» **Exercise details**: Could the data below be retyped exactly, without its pictures?

» **Input for this task**:
>>>>>

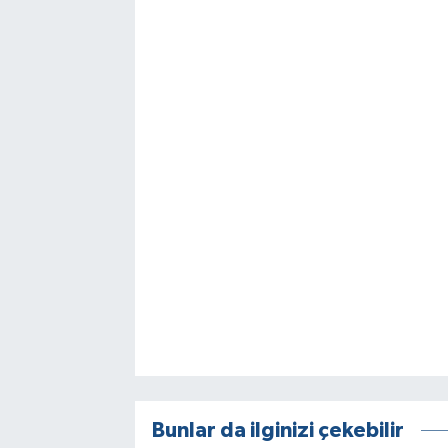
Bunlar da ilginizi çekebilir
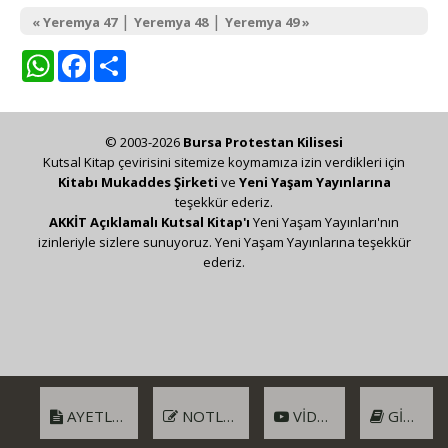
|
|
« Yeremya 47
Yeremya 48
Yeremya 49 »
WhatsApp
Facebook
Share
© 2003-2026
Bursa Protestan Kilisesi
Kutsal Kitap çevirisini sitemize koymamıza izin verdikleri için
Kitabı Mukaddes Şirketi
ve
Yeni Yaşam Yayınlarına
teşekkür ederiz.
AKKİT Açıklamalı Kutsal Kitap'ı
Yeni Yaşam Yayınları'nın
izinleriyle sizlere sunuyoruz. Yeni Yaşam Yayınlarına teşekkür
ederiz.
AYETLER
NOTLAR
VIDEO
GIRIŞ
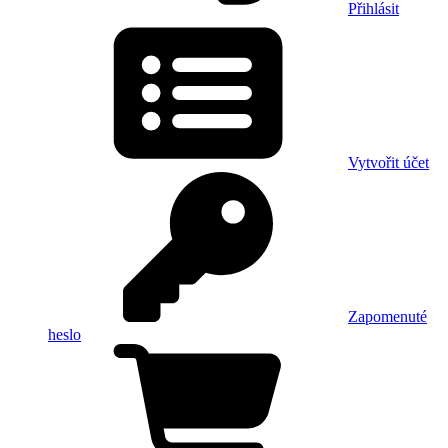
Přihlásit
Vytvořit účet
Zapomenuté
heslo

<<<<<

» **Written answer**:
Bunlar da ilginizi çekebilir
|
|
« Yeremya 47
Yeremya 48
Yeremya 49 »
WhatsApp
Facebook
Share
© 2003-2026
Bursa Protestan Kilisesi
Kutsal Kitap çevirisini sitemize koymamıza izin verdikleri için
Kitabı Mukaddes Şirketi
ve
Yeni Yaşam Yayınlarına
teşekkür ederiz.
AKKİT Açıklamalı Kutsal Kitap'ı
Yeni Yaşam Yayınları'nın
izinleriyle sizlere sunuyoruz. Yeni Yaşam Yayınlarına teşekkür
ederiz.
AYETLER
NOTLAR
VIDEO
GIRIŞ
Přihlásit
Vytvořit účet
Zapomenuté
heslo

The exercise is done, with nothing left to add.